Stored data entries -
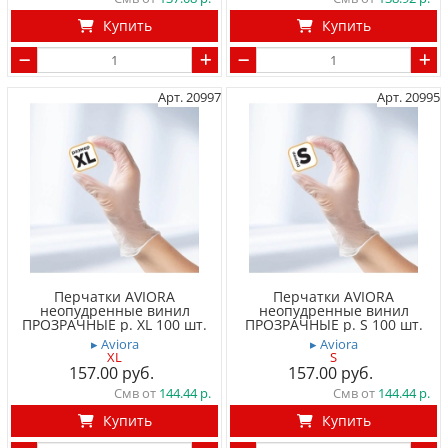
Купить
Купить
Арт. 20997
Арт. 20995
Перчатки AVIORA
Перчатки AVIORA
неопудренные винил
неопудренные винил
ПРОЗРАЧНЫЕ р. XL 100 шт.
ПРОЗРАЧНЫЕ р. S 100 шт.
▸ Aviora
▸ Aviora
XL
S
157.00
157.00
Смв от
144.44
Смв от
144.44
Купить
Купить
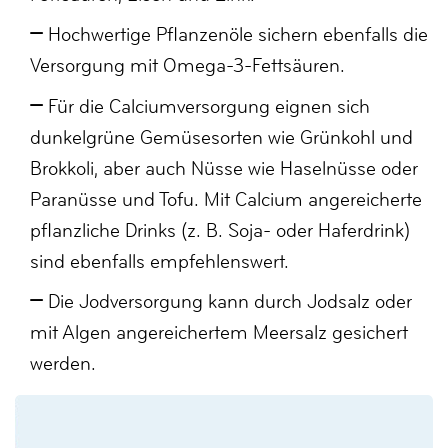
Hochwertige Pflanzenöle sichern ebenfalls die
Versorgung mit Omega-3-Fettsäuren.
Für die Calciumversorgung eignen sich
dunkelgrüne Gemüsesorten wie Grünkohl und
Brokkoli, aber auch Nüsse wie Haselnüsse oder
Paranüsse und Tofu.
Mit Calcium angereicherte
pflanzliche Drinks (z. B. Soja- oder Haferdrink)
sind ebenfalls empfehlenswert.
Die Jodversorgung kann durch Jodsalz oder
mit Algen angereichertem Meersalz gesichert
werden.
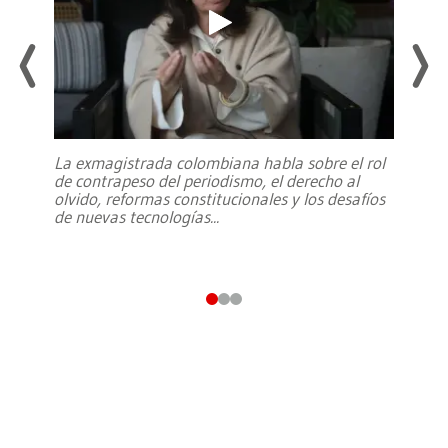
La exmagistrada colombiana habla sobre el rol
de contrapeso del periodismo, el derecho al
olvido, reformas constitucionales y los desafíos
de nuevas tecnologías
...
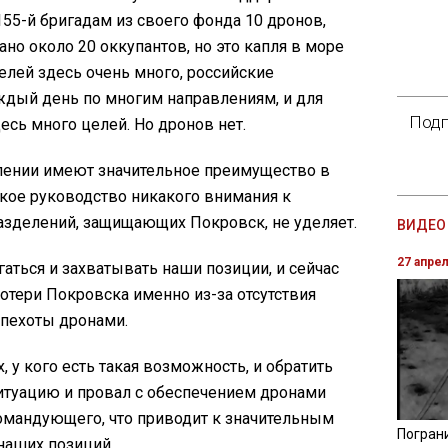
 155-й бригадам из своего фонда 10 дронов,
но около 20 оккупантов, но это капля в море
елей здесь очень много, российские
дый день по многим направлениям, и для
Подп
есь много целей. Но дронов нет.
лении имеют значительное преимущество в
ское руководство никакого внимания к
зделений, защищающих Покровск, не уделяет.
ВИДЕО 
27 апре
гаться и захватывать наши позиции, и сейчас
отери Покровска именно из-за отсутствия
пехоты дронами.
 у кого есть такая возможность, и обратить
итуацию и провал с обеспечением дронами
омандующего, что приводит к значительным
Погран
 наших позиций.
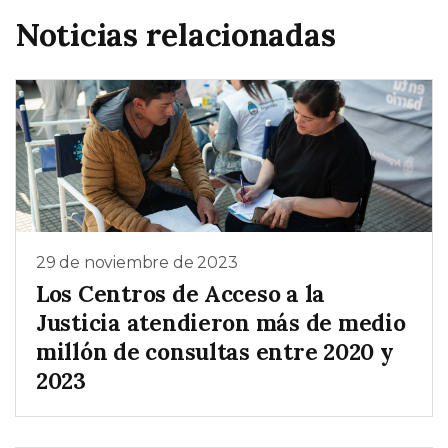
Noticias relacionadas
29 de noviembre de 2023
Los Centros de Acceso a la
Justicia atendieron más de medio
millón de consultas entre 2020 y
2023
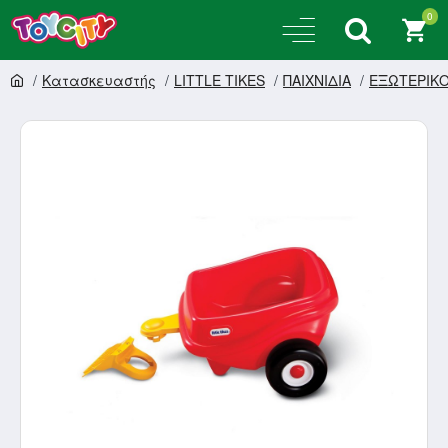
0
Κατασκευαστής
LITTLE TIKES
ΠΑΙΧΝΙΔΙΑ
ΕΞΩΤΕΡΙΚ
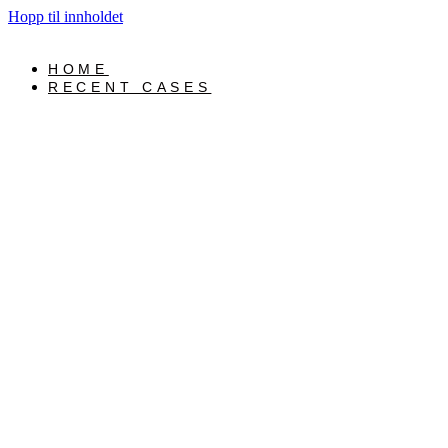
Hopp til innholdet
HOME
RECENT CASES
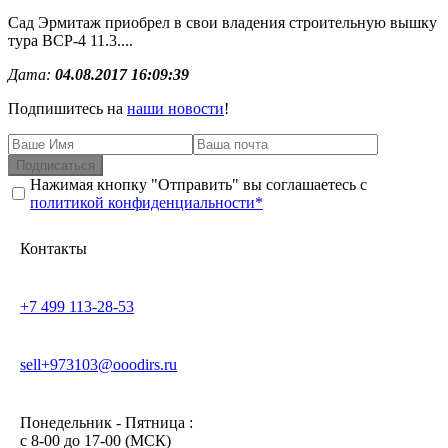
Сад Эрмитаж приобрел в свои владения строительную вышку
тура ВСР-4 11.3....
Дата:
04.08.2017 16:09:39
Подпишитесь на
наши новости
!
Подписаться
Нажимая кнопку "Отправить" вы соглашаетесь с
политикой конфиденциальности*
Контакты
+7 499 113-28-53
sell+973103@ooodirs.ru
Понедельник - Пятница :
c 8-00 до 17-00 (МСК)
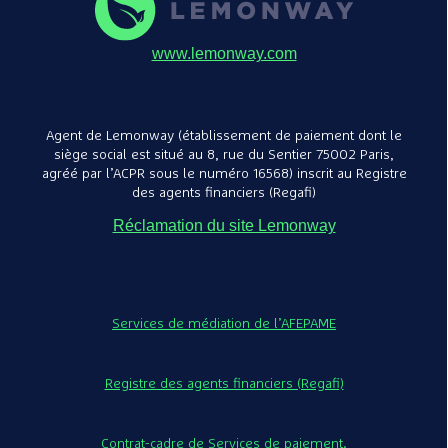
www.lemonway.com
Agent de Lemonway (établissement de paiement dont le
siège social est situé au 8, rue du Sentier 75002 Paris,
agréé par l’ACPR sous le numéro 16568) inscrit au Registre
des agents financiers (Regafi)
Réclamation du site Lemonway
Services de médiation de l’AFEPAME
Registre des agents financiers (Regafi)
Contrat-cadre de Services de paiement.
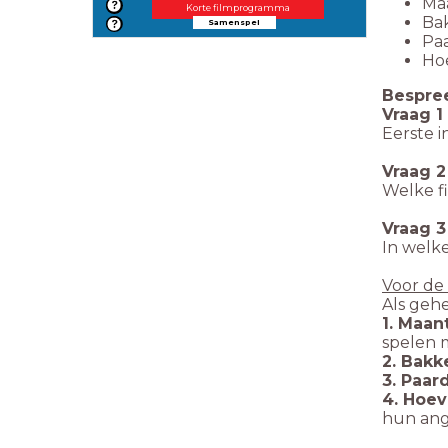
Ma
Korte filmprogramma
Ba
Samenspel
Pa
Ho
Bespree
Vraag 1
Eerste 
Vraag 2
Welke f
Vraag 3
In welk
Voor de
Als geh
1. Maan
spelen m
2. Bakk
3. Paa
4. Hoe
hun ang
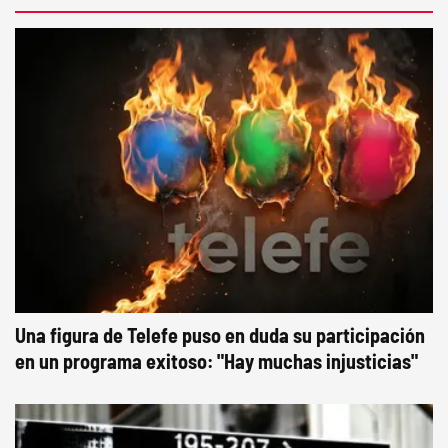
Una figura de Telefe puso en duda su participación
en un programa exitoso: "Hay muchas injusticias"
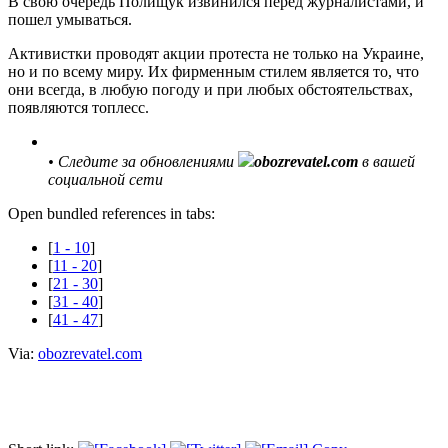
В свою очередь Полищук извинился перед журналистами, и
пошел умываться.
Активистки проводят акции протеста не только на Украине,
но и по всему миру. Их фирменным стилем является то, что
они всегда, в любую погоду и при любых обстоятельствах,
появляются топлесс.
•
Следите за обновлениями
obozrevatel.com
в вашей
социальной сети
Open bundled references in tabs:
[
1 - 10
]
[
11 - 20
]
[
21 - 30
]
[
31 - 40
]
[
41 - 47
]
Via:
obozrevatel.com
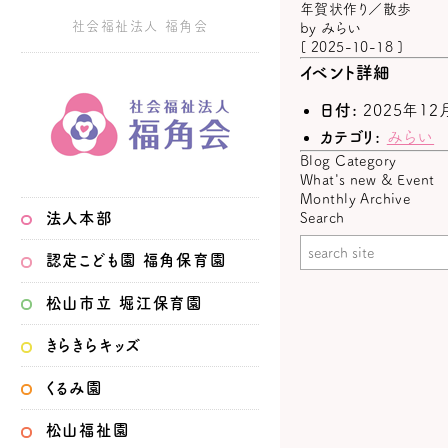
年賀状作り／散歩
社会福祉法人 福角会
by
みらい
[ 2025-10-18 ]
イベント詳細
日付:
2025年12
カテゴリ:
みらい
Blog Category
What's new & Event
Monthly Archive
法人本部
Search
認定こども園
福角保育園
松山市立
堀江保育園
きらきらキッズ
くるみ園
松山福祉園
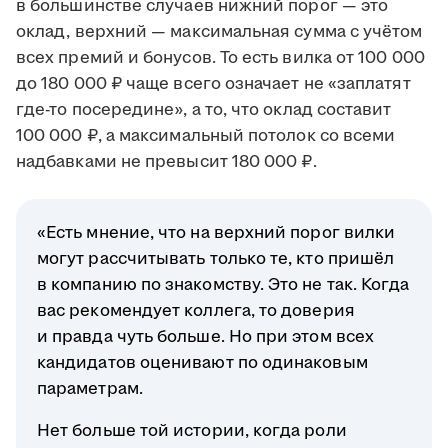
в большинстве случаев нижний порог — это
оклад, верхний — максимальная сумма с учётом
всех премий и бонусов. То есть вилка от 100 000
до 180 000 ₽ чаще всего означает не «заплатят
где-то посередине», а то, что оклад составит
100 000 ₽, а максимальный потолок со всеми
надбавками не превысит 180 000 ₽.
«Есть мнение, что на верхний порог вилки
могут рассчитывать только те, кто пришёл
в компанию по знакомству. Это не так. Когда
вас рекомендует коллега, то доверия
и правда чуть больше. Но при этом всех
кандидатов оценивают по одинаковым
параметрам.
Нет больше той истории, когда роли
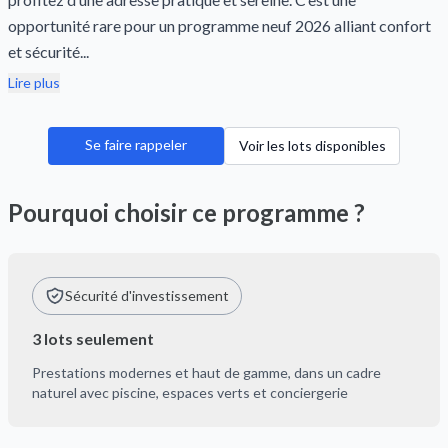
opportunité rare pour un programme neuf 2026 alliant confort
et sécurité...
Lire plus
Se faire rappeler
Voir les lots disponibles
Pourquoi choisir ce programme ?
Sécurité d'investissement
3 lots seulement
Prestations modernes et haut de gamme, dans un cadre
naturel avec piscine, espaces verts et conciergerie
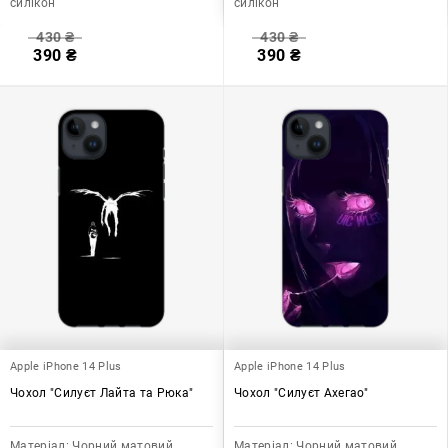
силікон
силікон
430
₴
430
₴
390
₴
390
₴
Apple iPhone 14 Plus
Apple iPhone 14 Plus
Чохол "Силуєт Лайта та Рюка"
Чохол "Силуєт Ахегао"
Матеріал:
Чорний матовий
Матеріал:
Чорний матовий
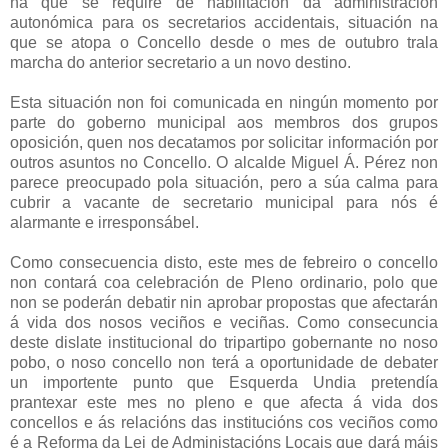
na que se require de habilitación da administración
autonómica para os secretarios accidentais, situación na
que se atopa o Concello desde o mes de outubro trala
marcha do anterior secretario a un novo destino.
Esta situación non foi comunicada en ningún momento por
parte do goberno municipal aos membros dos grupos
oposición, quen nos decatamos por solicitar información por
outros asuntos no Concello. O alcalde Miguel Á. Pérez non
parece preocupado pola situación, pero a súa calma para
cubrir a vacante de secretario municipal para nós é
alarmante e irresponsábel.
Como consecuencia disto, este mes de febreiro o concello
non contará coa celebración de Pleno ordinario, polo que
non se poderán debatir nin aprobar propostas que afectarán
á vida dos nosos veciños e veciñas. Como consecuncia
deste dislate institucional do tripartipo gobernante no noso
pobo, o noso concello non terá a oportunidade de debater
un importente punto que Esquerda Undia pretendía
prantexar este mes no pleno e que afecta á vida dos
concellos e ás relacións das institucións cos veciños como
é a Reforma da Lei de Administacións Locais que dará máis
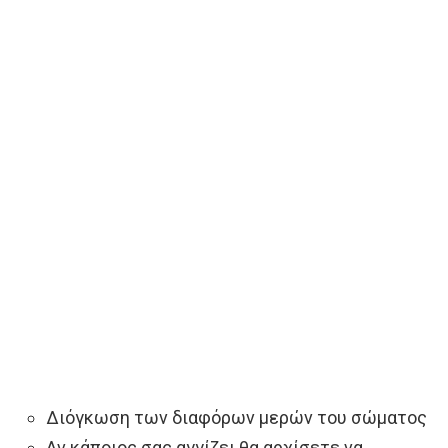
Διόγκωση των διαφόρων μερών του σώματος
Αν κάποιος σας αγγίζει θα αρχίσετε να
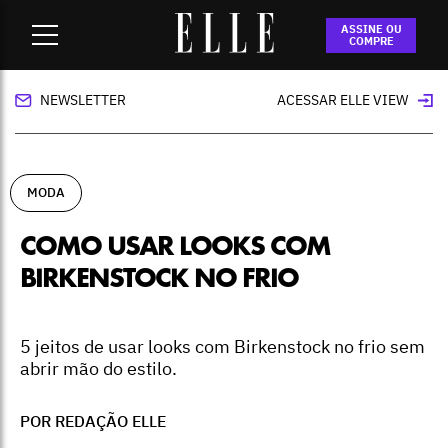
Home
-
moda
-
Como usar looks com Birkenstock no frio
ASSINE OU
COMPRE
NEWSLETTER
ACESSAR ELLE VIEW
MODA
COMO USAR LOOKS COM
BIRKENSTOCK NO FRIO
5 jeitos de usar looks com Birkenstock no frio sem
abrir mão do estilo.
POR REDAÇÃO ELLE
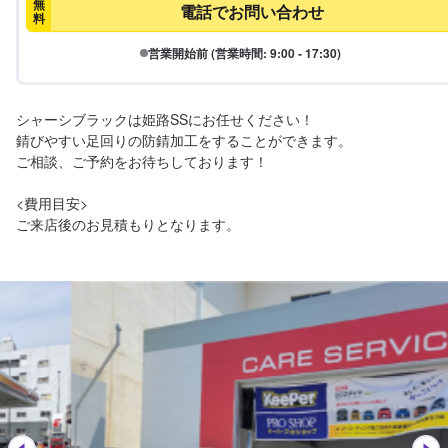
無
電話でお問い合わせ
料
営業開始前 (営業時間: 9:00 - 17:30)
シャーシブラックは姫路SSにお任せください！

錆びやすい足回りの防錆加工をすることができます。

ご相談、ご予約をお待ちしております！

<費用目安>

ご来店後のお見積もりとなります。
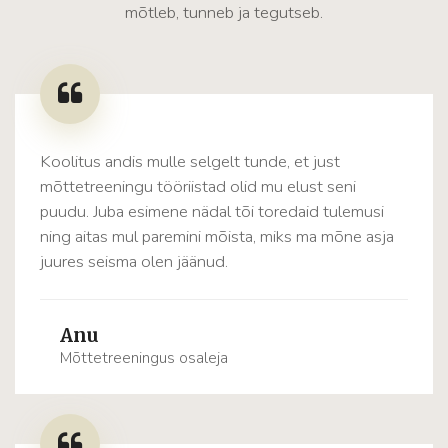
mõtleb, tunneb ja tegutseb.
Koolitus andis mulle selgelt tunde, et just
mõttetreeningu tööriistad olid mu elust seni
puudu. Juba esimene nädal tõi toredaid tulemusi
ning aitas mul paremini mõista, miks ma mõne asja
juures seisma olen jäänud.
Anu
Mõttetreeningus osaleja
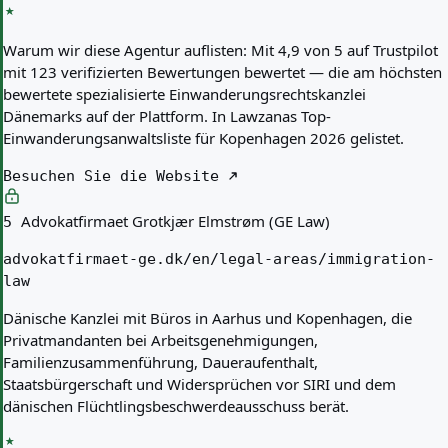
Warum wir diese Agentur auflisten:
Mit 4,9 von 5 auf Trustpilot
mit 123 verifizierten Bewertungen bewertet — die am höchsten
bewertete spezialisierte Einwanderungsrechtskanzlei
Dänemarks auf der Plattform. In Lawzanas Top-
Einwanderungsanwaltsliste für Kopenhagen 2026 gelistet.
Besuchen Sie die Website
Advokatfirmaet Grotkjær Elmstrøm (GE Law)
5
advokatfirmaet-ge.dk/en/legal-areas/immigration-
law
Dänische Kanzlei mit Büros in Aarhus und Kopenhagen, die
Privatmandanten bei Arbeitsgenehmigungen,
Familienzusammenführung, Daueraufenthalt,
Staatsbürgerschaft und Widersprüchen vor SIRI und dem
dänischen Flüchtlingsbeschwerdeausschuss berät.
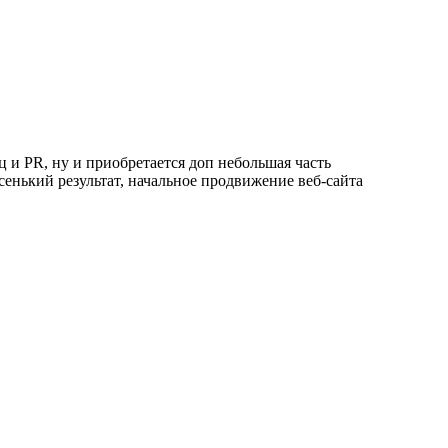
ц и PR, ну и приобретается доп небольшая часть
сенький результат, начальное продвижение веб-сайта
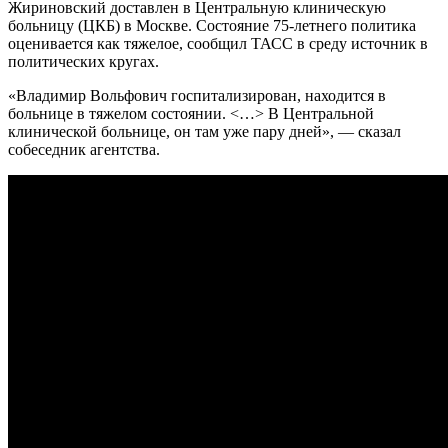
Жириновский доставлен в Центральную клиническую
больницу (ЦКБ) в Москве. Состояние 75-летнего политика
оценивается как тяжелое, сообщил ТАСС в среду источник в
политических кругах.
«Владимир Вольфович госпитализирован, находится в
больнице в тяжелом состоянии. <…> В Центральной
клинической больнице, он там уже пару дней», — сказал
собеседник агентства.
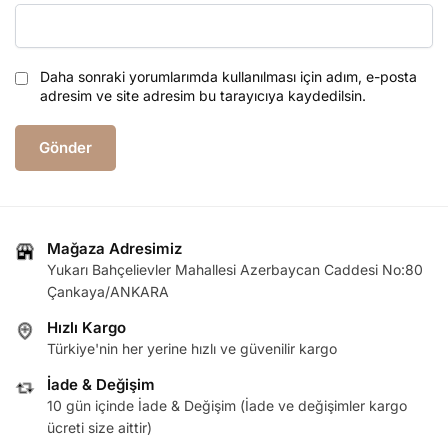
Daha sonraki yorumlarımda kullanılması için adım, e-posta
adresim ve site adresim bu tarayıcıya kaydedilsin.
Mağaza Adresimiz
Yukarı Bahçelievler Mahallesi Azerbaycan Caddesi No:80
Çankaya/ANKARA
Hızlı Kargo
Türkiye'nin her yerine hızlı ve güvenilir kargo
İade & Değişim
10 gün içinde İade & Değişim (İade ve değişimler kargo
ücreti size aittir)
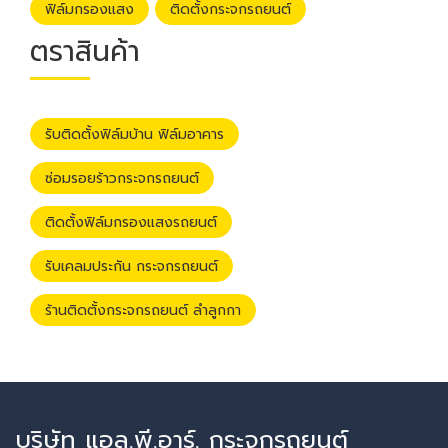
ฟิล์มกรองแสง
ติดตั้งกระจกรถยนต์
ตราสินค้า
รับติดตั้งฟิล์มบ้าน ฟิล์มอาคาร
ซ่อมรอยร้าวกระจกรถยนต์
ติดตั้งฟิล์มกรองแสงรถยนต์
รับเคลมประกัน กระจกรถยนต์
ร้านติดตั้งกระจกรถยนต์ ลำลูกกา
บริษัท แอล.พี.อาร์. กระจกรถยนต์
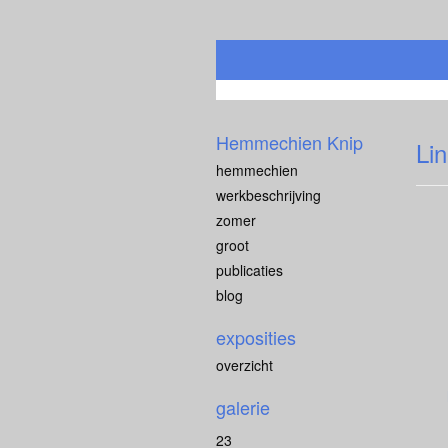
Hemmechien Knip
Li
hemmechien
werkbeschrijving
zomer
groot
publicaties
blog
exposities
overzicht
galerie
23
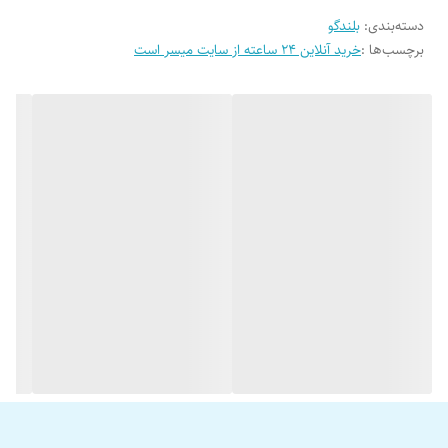
دسته‌بندی
:
بلندگو
سونی و یا 1004 این شرکت راه اندازی کرد و صدای جذاب قدرتمند و پرهیجانی
برچسب‌ها :
خرید آنلاین 24 ساعته از سایت میسر است
با کمک آمپلی فایر از آن گرفت. البته 6941 را بدون آمپلی فایر نیز می توان راه
اندازی کرد و با پخش GS80 و GS820 و یا XB100 شرکت سونی صدای خوبی از
آن گرفت. سیستم های صوتی یا به عبارت دیگر بلندگو، باند یا بلندگو قطعه
بزرگی است که وظیفه اصلی آن پخش صدای خروجی Hediunit است.
بیشترین تلاش کارشناسان سیستم صوتی خودرو در این قسمت از سیستم
بوده و با هدف استخراج بالاترین صدای ممکن و همچنین بلندترین صدای
ممکن است. در ادامه در مورد اسپیکرهای باند ای بیضی برند Sony صحبت
خواهیم کرد، اما قبل از اینکه در مورد این برند محبوب در اسپیکر بار و خودرو
صحبت کنیم، لازم است به طور کلی در مورد اسپیکرهای خودرو بهتر و بیشتر
بدانید. بلندگوها به طور کلی به دو دسته اصلی تقسیم می شوند: کامپوننت و
کواکسیال. مهم ترین و پرکاربردترین نوع اسپیکر این دو عنصر هستند. البته
این نکته را هم باید در نظر داشت که این دسته دارای زیرمجموعه هایی مانند
فعال – غیرفعال می باشد. در بلندگوهای کواکسیال همه چیز به سادگی در کنار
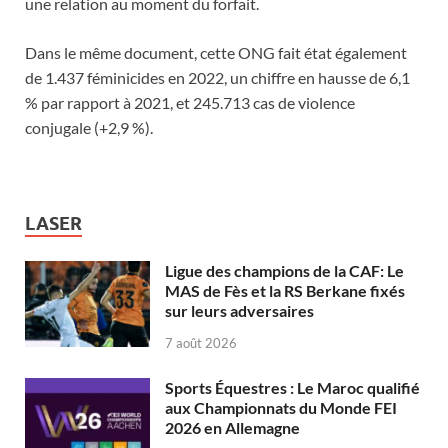
une relation au moment du forfait.
Dans le même document, cette ONG fait état également
de 1.437 féminicides en 2022, un chiffre en hausse de 6,1
% par rapport à 2021, et 245.713 cas de violence
conjugale (+2,9 %).
LASER
Ligue des champions de la CAF: Le
MAS de Fès et la RS Berkane fixés
sur leurs adversaires
7 août 2026
Sports Équestres : Le Maroc qualifié
aux Championnats du Monde FEI
2026 en Allemagne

DIRECTIONS - All lines from the start of the entries above through the line containing "но около 20 оккупантов, но это капля в море" must be transcribed exactly, both ends included, and no picture may be copied.

THE ANSWER -
Купить
Купить
Арт. 20997
Арт. 20995
Перчатки AVIORA
Перчатки AVIORA
неопудренные винил
неопудренные винил
ПРОЗРАЧНЫЕ р. XL 100 шт.
ПРОЗРАЧНЫЕ р. S 100 шт.
▸ Aviora
▸ Aviora
XL
S
157.00
157.00
Смв от
144.44
Смв от
144.44
Купить
Купить
Hochwertige Pflanzenöle sichern ebenfalls die
Versorgung mit Omega-3-Fettsäuren.
Für die Calciumversorgung eignen sich
dunkelgrüne Gemüsesorten wie Grünkohl und
Brokkoli, aber auch Nüsse wie Haselnüsse oder
Paranüsse und Tofu.
Mit Calcium angereicherte
pflanzliche Drinks (z. B. Soja- oder Haferdrink)
sind ebenfalls empfehlenswert.
Die Jodversorgung kann durch Jodsalz oder
mit Algen angereichertem Meersalz gesichert
werden.
La exmagistrada colombiana habla sobre el rol
de contrapeso del periodismo, el derecho al
olvido, reformas constitucionales y los desafíos
de nuevas tecnologías
...
 155-й бригадам из своего фонда 10 дронов,
но около 20 оккупантов, но это капля в море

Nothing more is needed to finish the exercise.